It almost doesn't matter how I tried to reword "Linux terminals/emulators"… BASH seems to dominate tutorial/guides.
I know were allowed to have multiple terminals installed on Linux…
I was just wondering what you old pros are using for work/4 home/4 programming etc. etc. etc.
I'm slowly learning C++/C… So, CSH is definitely something I'm going to look more into.
Python is another programming language I'm going to slowly start learning here pretty soon. Any suggestions for the Python language as far as the Shell is concerned?
Any and all feedback/suggestions would be greatly appreciated!
i tend to agree that bash dominates.
i would use it while you're still learning, later you can make your own informed decision.
your thread title: the terminal emulator is what the (interactive) shell runs in on a graphical session; it is a separate application.
for a terminal emulator, i like to use something lightweight that does not depend on any graphical toolkit.
urxvt (aka rxvt-unicode) has been very good to me over the years.
for the shell, i use bash interactively and code for bash, but sometimes i deliberately choose dash (when the script is very simple and speed is of the essence).
For Linux: bash + terminator
For Mac: bash + iTerm2
Both of these terminal-emulators have my favorite feature, the horizontal and/or vertical "splitting"
since I admin Linux all day, it seems like a good fit to have {2,3,4} work areas on the desktop in the "same space" as 1 work area...??
yes, c shell should not be used.
I would suggest you to start with bash and if that was not sufficient, try zsh (it has a lot of features). I mean as a working, interactive shell.

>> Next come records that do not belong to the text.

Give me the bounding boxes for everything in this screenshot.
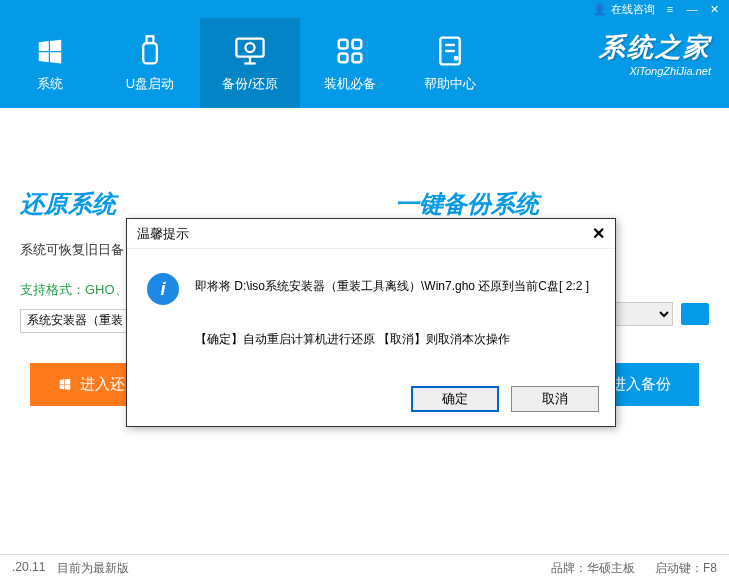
minimize-button[interactable]: — <box>685 3 699 15</box>
nav-backup-restore[interactable]: 备份/还原 <box>200 18 300 108</box>
windows-icon <box>32 33 68 69</box>
confirm-dialog: 温馨提示 ✕ i 即将将 D:\iso系统安装器（重装工具离线）\Win7.gh… <box>126 218 616 427</box>
svg-rect-2 <box>236 39 263 57</box>
svg-rect-8 <box>339 54 348 63</box>
dialog-close-button[interactable]: ✕ <box>592 224 605 243</box>
usb-icon <box>132 33 168 69</box>
format-label: 支持格式： <box>20 282 85 297</box>
info-icon: i <box>147 273 179 305</box>
nav-apps[interactable]: 装机必备 <box>300 18 400 108</box>
version-number: .20.11 <box>12 560 45 577</box>
svg-point-5 <box>245 43 254 52</box>
nav-label: 装机必备 <box>324 75 376 93</box>
windows-flag-icon <box>58 377 72 391</box>
nav-label: 系统 <box>37 75 63 93</box>
chat-label: 在线咨询 <box>611 2 655 17</box>
button-label: 进入备份 <box>611 375 671 394</box>
svg-rect-9 <box>353 54 362 63</box>
brand-logo: 系统之家 XiTongZhiJia.net <box>599 30 711 77</box>
svg-rect-7 <box>353 40 362 49</box>
svg-rect-6 <box>339 40 348 49</box>
dialog-message-2: 【确定】自动重启计算机进行还原 【取消】则取消本次操作 <box>195 326 589 352</box>
apps-icon <box>332 33 368 69</box>
logo-subtitle: XiTongZhiJia.net <box>599 65 711 77</box>
dialog-ok-button[interactable]: 确定 <box>411 386 499 412</box>
svg-point-13 <box>455 57 457 59</box>
nav-label: 帮助中心 <box>424 75 476 93</box>
chat-icon: 👤 <box>593 3 607 16</box>
nav-usb[interactable]: U盘启动 <box>100 18 200 108</box>
menu-button[interactable]: ≡ <box>663 3 677 15</box>
folder-icon[interactable] <box>681 303 709 325</box>
logo-text: 系统之家 <box>599 30 711 65</box>
dialog-message-1: 即将将 D:\iso系统安装器（重装工具离线）\Win7.gho 还原到当前C盘… <box>195 273 589 299</box>
backup-icon <box>232 33 268 69</box>
nav-label: U盘启动 <box>126 75 174 93</box>
dialog-title: 温馨提示 <box>137 225 189 243</box>
help-icon <box>432 33 468 69</box>
nav-system[interactable]: 系统 <box>0 18 100 108</box>
bootkey-info: 启动键：F8 <box>655 560 717 577</box>
close-button[interactable]: ✕ <box>707 3 721 16</box>
svg-rect-1 <box>147 36 154 43</box>
brand-info: 品牌：华硕主板 <box>551 560 635 577</box>
format-value: GHO、 <box>85 282 128 297</box>
nav-label: 备份/还原 <box>222 75 278 93</box>
backup-title: 一键备份系统 <box>395 188 710 220</box>
restore-title: 还原系统 <box>20 188 335 220</box>
svg-rect-0 <box>143 43 157 63</box>
nav-help[interactable]: 帮助中心 <box>400 18 500 108</box>
dialog-cancel-button[interactable]: 取消 <box>511 386 599 412</box>
version-note: 目前为最新版 <box>57 560 129 577</box>
online-chat[interactable]: 👤 在线咨询 <box>593 2 655 17</box>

Python cannot be used as an interactive shell, but you can implement anything you want, so if you are unable to do something in bash, go for it.
^ yes but terminator is such a sluggish python due to its tiling capabilites, which you really don't need because you already use tmux?.
vte + gtk3, there's a few lighter alternatives out there, e.g. lxterminal, roxterm, sakura...
I'm not running a system where there's any meaning difference in performance or resource usage, but it works well, has good defaults, has easy configuration, and supports the features that matter (like 24-bit color).